Have you never considered changing companies?

That was never necessary. In the 15 years, during which I implemented projects, I always had changing challenges and was working with new, interesting people. Even if I had to build the same building again today, it would have been a completely different project because of the different composition of the team. And now in my leadership position, I greatly appreciate having every opportunity to develop my employees: at the site, I can take advantage of an enormous number of training opportunities or arrange to deploy the employees to another site – even internationally – if they so desire. If an employee tells me he would like to work in China, then I will call one of my colleagues there and try to find a solution. So far, I have always been able to implement the requests of my employees. These opportunities are of course also available for me, if my work as the Head of the Construction and Building Technology Department, contrary to my expectations, ever becomes boring.

In what way did you have to readjust yourself during your change to the leadership career path?

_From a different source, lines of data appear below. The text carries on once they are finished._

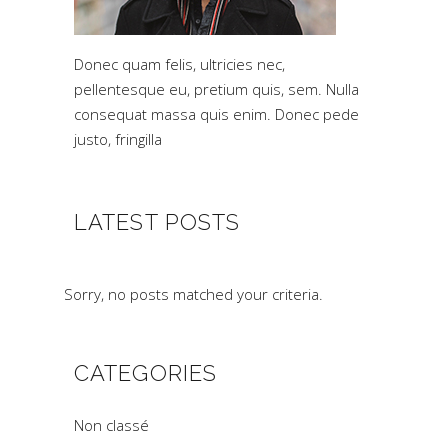
Donec quam felis, ultricies nec,
pellentesque eu, pretium quis, sem. Nulla
consequat massa quis enim. Donec pede
justo, fringilla
LATEST POSTS
Sorry, no posts matched your criteria.
CATEGORIES
Non classé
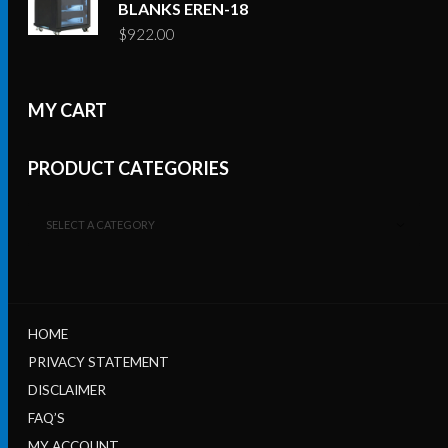
BLANKS EREN-18
$
922.00
MY CART
PRODUCT CATEGORIES
SELECT A CATEGORY
HOME
PRIVACY STATEMENT
DISCLAIMER
FAQ’S
MY ACCOUNT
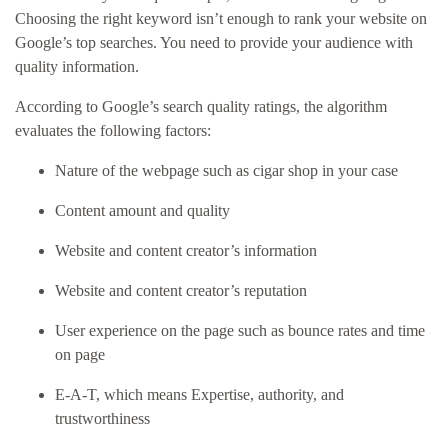
Choosing the right keyword isn’t enough to rank your website on
Google’s top searches. You need to provide your audience with
quality information.
According to Google’s search quality ratings, the algorithm
evaluates the following factors:
Nature of the webpage such as cigar shop in your case
Content amount and quality
Website and content creator’s information
Website and content creator’s reputation
User experience on the page such as bounce rates and time
on page
E-A-T, which means Expertise, authority, and
trustworthiness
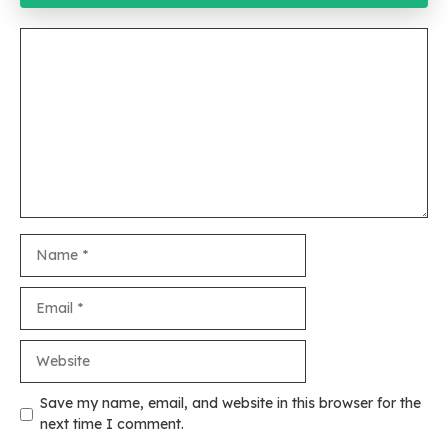
Comment
Name
Email
Website
Save my name, email, and website in this browser for the
next time I comment.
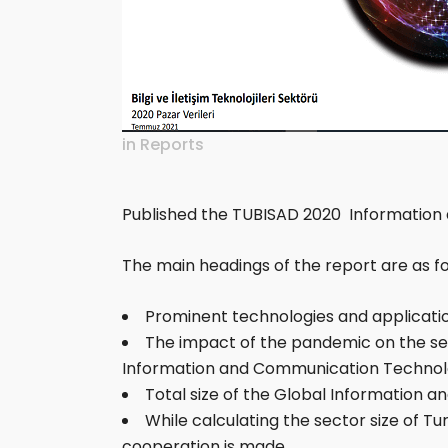
in
Reports
Published the TUBISAD 2020 Information
The main headings of the report are as fo
Prominent technologies and applicati
The impact of the pandemic on the sect
Information and Communication Technolo
Total size of the Global Information
While calculating the sector size of 
cooperation is made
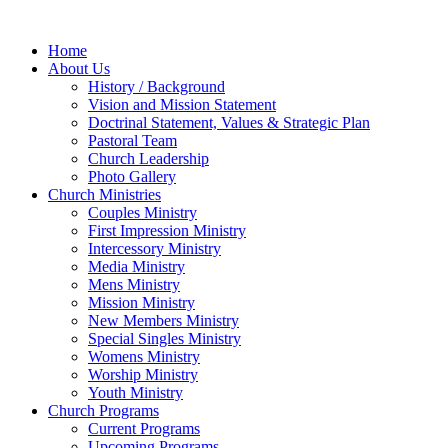
Home
About Us
History / Background
Vision and Mission Statement
Doctrinal Statement, Values & Strategic Plan
Pastoral Team
Church Leadership
Photo Gallery
Church Ministries
Couples Ministry
First Impression Ministry
Intercessory Ministry
Media Ministry
Mens Ministry
Mission Ministry
New Members Ministry
Special Singles Ministry
Womens Ministry
Worship Ministry
Youth Ministry
Church Programs
Current Programs
Upcoming Programs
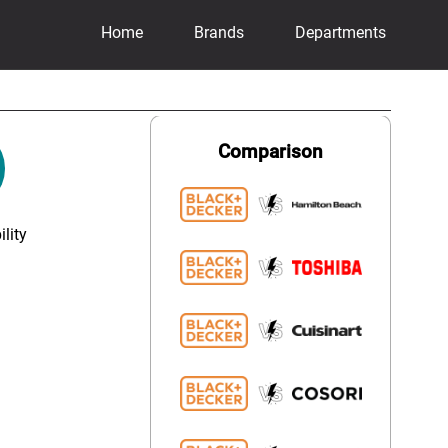
Home
Brands
Departments
Comparison
lity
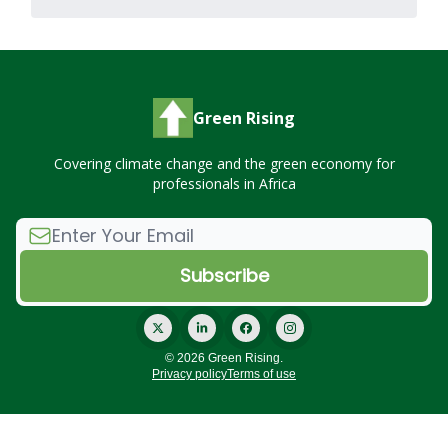
Green Rising
Covering climate change and the green economy for
professionals in Africa
© 2026 Green Rising.
Privacy policy
Terms of use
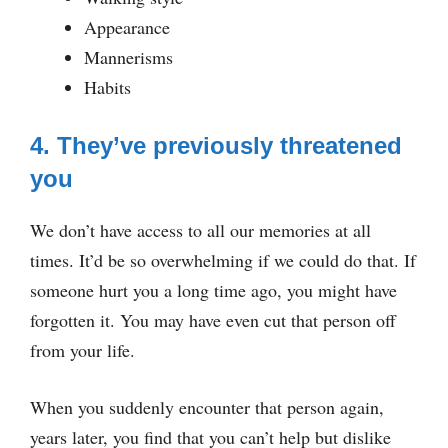
Appearance
Mannerisms
Habits
4. They’ve previously threatened
you
We don’t have access to all our memories at all
times. It’d be so overwhelming if we could do that. If
someone hurt you a long time ago, you might have
forgotten it. You may have even cut that person off
from your life.
When you suddenly encounter that person again,
years later, you find that you can’t help but dislike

The biggest difference is that a project is unique and has a beginning and an end. My current leadership role is meant to be more long-dated: I set myself strategic goals and further develop the organization long-dated. Both is very interesting, but, as I mentioned, each in due course. If you´re doing one thing for too long, you´re treading water.

What do you advise young engineers who are not sure which of the career paths they want to take?

It is important getting insights already during your studies. Serve internships and ensure that you get to know many different departments during these internships. If you are still not sure, the process of elimination is often helpful: Ask yourself what you do not want to do under any circumstances. If you are open for everything or still indecisive, I recommend, first entering an expert career path and then adding project work bit for bit to get a feeling for what you enjoy the most. Then you can – at least at Roche – still change career paths. You can also decide right from the beginning to join a trainee program, during which you will anyway pass through many different departments.